On the surface, the relationship between Israel and the United Kingdom appears to be rife with politics. Artists have said that they will not appear in Israel, while teachers and academics have called for boycotting Israeli conferences. Even the renown physicist Stephen Hawking has said he wants nothing to do with Israel.
In the tech world, though, Israelis and Britons get along famously. Geoff Iddison, a top executive at MasterCard and a UK national himself, said that at his company, the issue of politics “has never come up. There has never been a question in our company about working with Israel, certainly not because of such matters,” said Iddison, executive vice president for M&A and Investments at MasterCard Europe. “For us, it’s all about the innovation we find in Israel.”
Iddison was in Israel to meet financial technology start-ups, as part of a new MasterCard program called TechTrek.
“Israeli innovation is a byword in our industry, and the skill set of Israelis for financial technology is extremely strong. We are used to seeing good ideas come out of the Israeli start-up community and we would like to establish stronger and more meaningful ties within this network of innovative companies,” Iddison said. Politics, he insisted, was not on the agenda of MasterCard, and other businesses that are serious about innovation and growth.
And Israelis feel the same way about working with the United Kingdom, according to a survey by New Wave Research polling firm which is part of Nielsen Israel group.
In the survey of 250 executives and investors from Israel’s high-tech industry, 26 percent of the executives and 15 % of investors said the UK is the first or second most attractive country for them.

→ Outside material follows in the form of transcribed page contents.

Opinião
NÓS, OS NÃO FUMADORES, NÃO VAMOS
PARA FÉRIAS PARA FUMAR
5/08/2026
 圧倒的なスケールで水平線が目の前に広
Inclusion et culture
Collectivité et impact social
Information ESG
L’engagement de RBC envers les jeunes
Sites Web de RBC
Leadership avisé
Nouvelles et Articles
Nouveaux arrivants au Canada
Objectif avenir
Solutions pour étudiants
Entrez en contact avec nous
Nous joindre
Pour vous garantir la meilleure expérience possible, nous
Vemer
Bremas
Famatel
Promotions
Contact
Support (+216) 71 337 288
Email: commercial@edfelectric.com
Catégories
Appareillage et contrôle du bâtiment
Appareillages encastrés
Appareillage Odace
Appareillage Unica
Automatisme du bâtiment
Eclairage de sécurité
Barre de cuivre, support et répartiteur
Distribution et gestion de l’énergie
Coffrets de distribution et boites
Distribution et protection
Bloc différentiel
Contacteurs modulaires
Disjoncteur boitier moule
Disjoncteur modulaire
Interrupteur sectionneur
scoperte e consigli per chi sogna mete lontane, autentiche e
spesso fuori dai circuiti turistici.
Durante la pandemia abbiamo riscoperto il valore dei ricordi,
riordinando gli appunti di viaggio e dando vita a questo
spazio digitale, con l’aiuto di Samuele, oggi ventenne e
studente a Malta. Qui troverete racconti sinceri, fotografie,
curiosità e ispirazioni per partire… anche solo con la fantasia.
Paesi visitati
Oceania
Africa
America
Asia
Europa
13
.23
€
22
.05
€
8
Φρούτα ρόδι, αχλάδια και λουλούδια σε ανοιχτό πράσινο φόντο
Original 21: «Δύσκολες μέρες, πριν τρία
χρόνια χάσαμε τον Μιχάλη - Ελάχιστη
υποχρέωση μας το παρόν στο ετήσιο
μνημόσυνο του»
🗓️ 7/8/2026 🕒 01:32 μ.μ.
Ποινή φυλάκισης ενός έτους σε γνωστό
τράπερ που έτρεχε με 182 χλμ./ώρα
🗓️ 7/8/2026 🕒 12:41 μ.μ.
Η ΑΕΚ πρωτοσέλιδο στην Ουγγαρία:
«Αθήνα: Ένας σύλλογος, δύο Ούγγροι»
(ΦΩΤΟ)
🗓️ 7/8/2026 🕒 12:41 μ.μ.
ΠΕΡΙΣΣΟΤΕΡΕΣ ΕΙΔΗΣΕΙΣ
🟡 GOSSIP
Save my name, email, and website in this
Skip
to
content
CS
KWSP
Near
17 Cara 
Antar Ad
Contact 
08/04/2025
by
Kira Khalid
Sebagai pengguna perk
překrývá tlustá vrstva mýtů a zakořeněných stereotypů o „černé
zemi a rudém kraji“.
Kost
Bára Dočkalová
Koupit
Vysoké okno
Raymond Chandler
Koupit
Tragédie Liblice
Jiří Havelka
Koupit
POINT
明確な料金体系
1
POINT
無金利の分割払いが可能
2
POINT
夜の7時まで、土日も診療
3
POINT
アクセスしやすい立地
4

Within Europe, the UK is a leading destination: 55% of investors said it is the most attractive destination for tech and business collaboration and 68% rated it as one of the top two; Sixty-four percent of tech executives held the same views.
Perhaps most importantly, only three percent of those surveyed mentioned anti-Semitism and anti-Israel sentiments as a factor in their business relationship with the UK. So despite the headlines, professionals in both countries are happy to work together to advance their businesses.
The positive perception of the UK in Israel’s business community is at least partially due to the work of the UK-Israel Tech Hub, a special department of the British Embassy in Israel that is dedicated solely to developing business relationships between Israeli and UK firms.
According to Hub director Naomi Krieger Carmy, “our focus is promoting commercial partnership, to make connections and show Israeli companies opportunities in the UK,” she said. “We have been working with start-ups and large companies in a number of programs. There are incredible partnership opportunities for companies on both sides. Israeli innovation can ‘go global’ via Europe’s business capital, and British companies can gain a global advantage by tapping into Israel’s tech ecosystem.”
And as far as Iddison is concerned, even the characteristics that many Israelis themselves disapprove of – the gruffness and impatience of many of their countrymen – is a reason to like doing business with Israelis.
“Clearly the Israeli personality is different than the European or British one, but I personally find it refreshing. Israelis are direct and get to the point, and tend to skip the niceties that just waste everyone’s time. As they say in the States, Israelis talk turkey. For them, and for us, it’s all about the business, and how we can help each other.”